* **DESCRIPTION OF THE TASK**
Drop the images; return everything else in the listing below exactly.

*** Opening of MATERIAL TO PROCESS ***

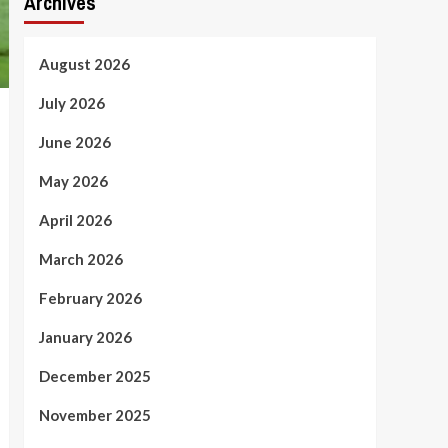
Archives
August 2026
July 2026
June 2026
May 2026
April 2026
March 2026
February 2026
January 2026
December 2025
November 2025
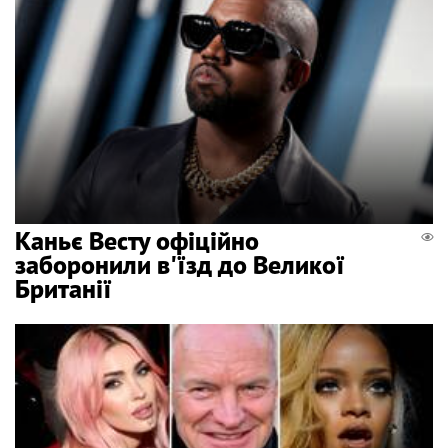
Каньє Весту офіційно
заборонили в'їзд до Великої
Британії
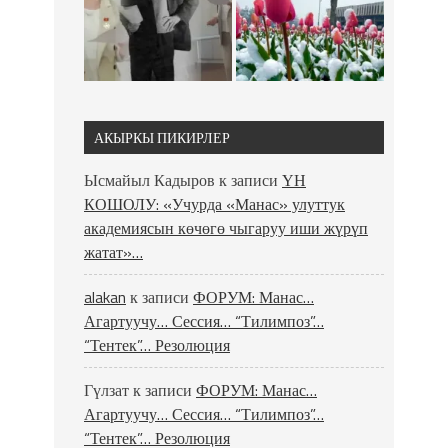
АКЫРКЫ ПИКИРЛЕР
Ысмайыл Кадыров
к записи
ҮН
КОШОЛУ: «Учурда «Манас» улуттук
академиясын көчөгө чыгаруу иши жүрүп
жатат»…
alakan
к записи
ФОРУМ: Манас…
Агартуучу… Сессия… “Тилимпоз”…
“Тентек”… Резолюция
Гүлзат
к записи
ФОРУМ: Манас…
Агартуучу… Сессия… “Тилимпоз”…
“Тентек”… Резолюция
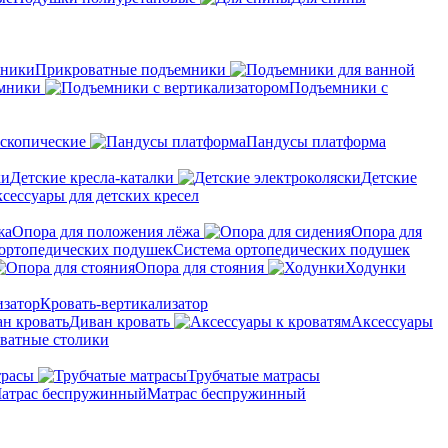
Прикроватные подъемники
мники
Подъемники с
скопические
Пандусы платформа
Детские кресла-каталки
Детские
сессуары для детских кресел
Опора для положения лёжа
Опора для
Система ортопедических подушек
Опора для стояния
Ходунки
Кровать-вертикализатор
Диван кровать
Аксессуары
ватные столики
трасы
Трубчатые матрасы
Матрас беспружинный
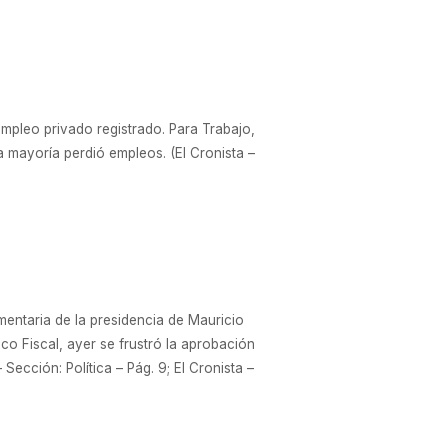
mpleo privado registrado. Para Trabajo,
a mayoría perdió empleos. (El Cronista –
mentaria de la presidencia de Mauricio
ico Fiscal, ayer se frustró la aprobación
Sección: Política – Pág. 9; El Cronista –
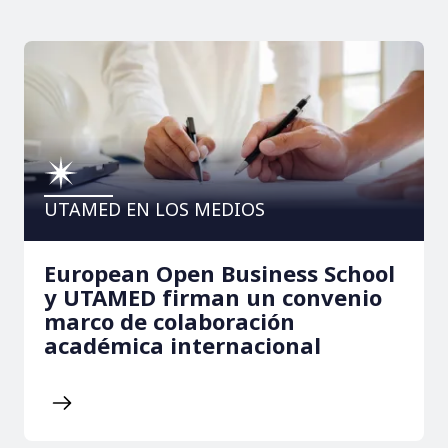
UTAMED EN LOS MEDIOS
European Open Business School
y UTAMED firman un convenio
marco de colaboración
académica internacional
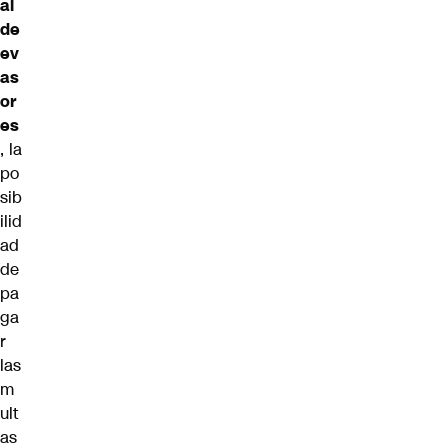
al
de
ev
as
or
es
, la
po
sib
ilid
ad
de
pa
ga
r
las
m
ult
as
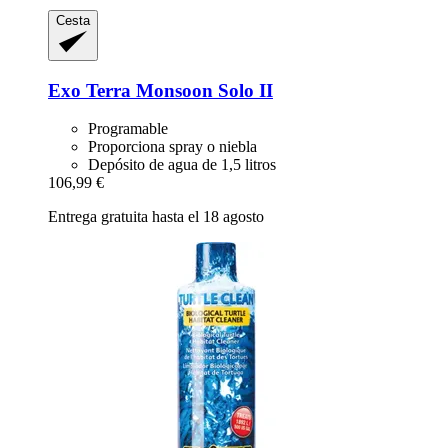
Cesta
Exo Terra
Monsoon Solo II
Programable
Proporciona spray o niebla
Depósito de agua de 1,5 litros
106,99 €
Entrega gratuita hasta el 18 agosto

*** Close of MATERIAL TO PROCESS ***

* **ANSWER TO THE PROBLEM**
Archives
August 2026
July 2026
June 2026
May 2026
April 2026
March 2026
February 2026
January 2026
December 2025
November 2025
Каньє Весту офіційно
заборонили в'їзд до Великої
Британії
АКЫРКЫ ПИКИРЛЕР
Ысмайыл Кадыров
к записи
ҮН
КОШОЛУ: «Учурда «Манас» улуттук
академиясын көчөгө чыгаруу иши жүрүп
жатат»…
alakan
к записи
ФОРУМ: Манас…
Агартуучу… Сессия… “Тилимпоз”…
“Тентек”… Резолюция
Гүлзат
к записи
ФОРУМ: Манас…
Агартуучу… Сессия… “Тилимпоз”…
“Тентек”… Резолюция
Прикроватные подъемники
мники
Подъемники с
скопические
Пандусы платформа
Детские кресла-каталки
Детские
сессуары для детских кресел
Опора для положения лёжа
Опора для
Система ортопедических подушек
Опора для стояния
Ходунки
Кровать-вертикализатор
Диван кровать
Аксессуары
ватные столики
трасы
Трубчатые матрасы
Матрас беспружинный
mpleo privado registrado. Para Trabajo,
a mayoría perdió empleos. (El Cronista –
mentaria de la presidencia de Mauricio
ico Fiscal, ayer se frustró la aprobación
Sección: Política – Pág. 9; El Cronista –
UTAMED EN LOS MEDIOS
European Open Business School
y UTAMED firman un convenio
marco de colaboración
académica internacional
al
de
ev
as
or
es
, la
po
sib
ilid
ad
de
pa
ga
r
las
m
ult
as
Cesta
Exo Terra
Monsoon Solo II
Programable
Proporciona spray o niebla
Depósito de agua de 1,5 litros
106,99 €
Entrega gratuita hasta el 18 agosto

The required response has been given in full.